** WHAT THE EXERCISE ASKS **
For this exercise, restate every line below word for word and drop the images.

[Opening PROVIDED INFORMATION section]

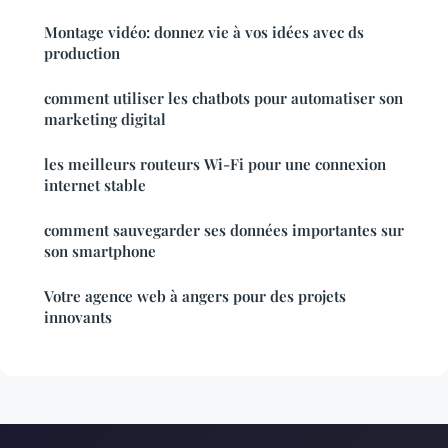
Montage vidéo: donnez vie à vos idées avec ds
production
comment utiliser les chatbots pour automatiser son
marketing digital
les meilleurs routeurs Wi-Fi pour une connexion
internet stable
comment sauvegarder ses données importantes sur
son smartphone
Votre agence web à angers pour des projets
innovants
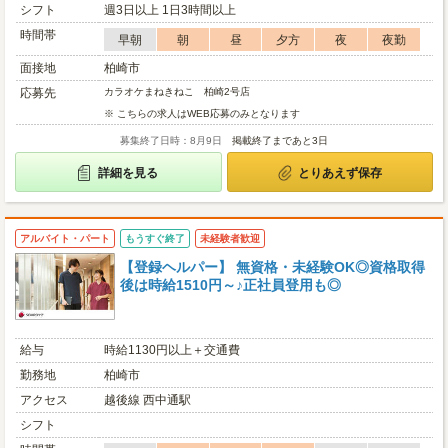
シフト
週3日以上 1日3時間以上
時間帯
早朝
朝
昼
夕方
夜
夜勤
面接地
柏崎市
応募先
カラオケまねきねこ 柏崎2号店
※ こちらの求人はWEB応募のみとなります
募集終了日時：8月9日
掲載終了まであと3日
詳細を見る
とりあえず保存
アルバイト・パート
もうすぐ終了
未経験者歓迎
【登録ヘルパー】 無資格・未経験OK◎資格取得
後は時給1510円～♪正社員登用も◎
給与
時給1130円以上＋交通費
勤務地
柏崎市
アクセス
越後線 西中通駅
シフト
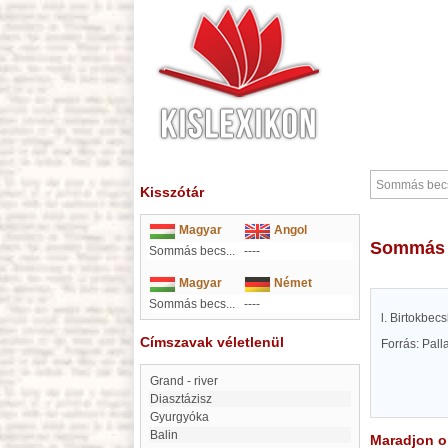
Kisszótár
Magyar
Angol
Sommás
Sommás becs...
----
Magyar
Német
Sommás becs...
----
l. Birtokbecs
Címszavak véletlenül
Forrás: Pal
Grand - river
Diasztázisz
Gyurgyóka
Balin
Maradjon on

[Closing PROVIDED INFORMATION section]

** ANSWER TO THE EXERCISE **
Montage vidéo: donnez vie à vos idées avec ds
production
comment utiliser les chatbots pour automatiser son
marketing digital
les meilleurs routeurs Wi-Fi pour une connexion
internet stable
comment sauvegarder ses données importantes sur
son smartphone
Votre agence web à angers pour des projets
innovants
シフト
週3日以上 1日3時間以上
時間帯
早朝
朝
昼
夕方
夜
夜勤
面接地
柏崎市
応募先
カラオケまねきねこ 柏崎2号店
※ こちらの求人はWEB応募のみとなります
募集終了日時：8月9日
掲載終了まであと3日
詳細を見る
とりあえず保存
アルバイト・パート
もうすぐ終了
未経験者歓迎
【登録ヘルパー】 無資格・未経験OK◎資格取得
後は時給1510円～♪正社員登用も◎
給与
時給1130円以上＋交通費
勤務地
柏崎市
アクセス
越後線 西中通駅
シフト
Kisszótár
Magyar
Angol
Sommás
Sommás becs...
----
Magyar
Német
Sommás becs...
----
l. Birtokbecs
Címszavak véletlenül
Forrás: Pal
Grand - river
Diasztázisz
Gyurgyóka
Balin
Maradjon on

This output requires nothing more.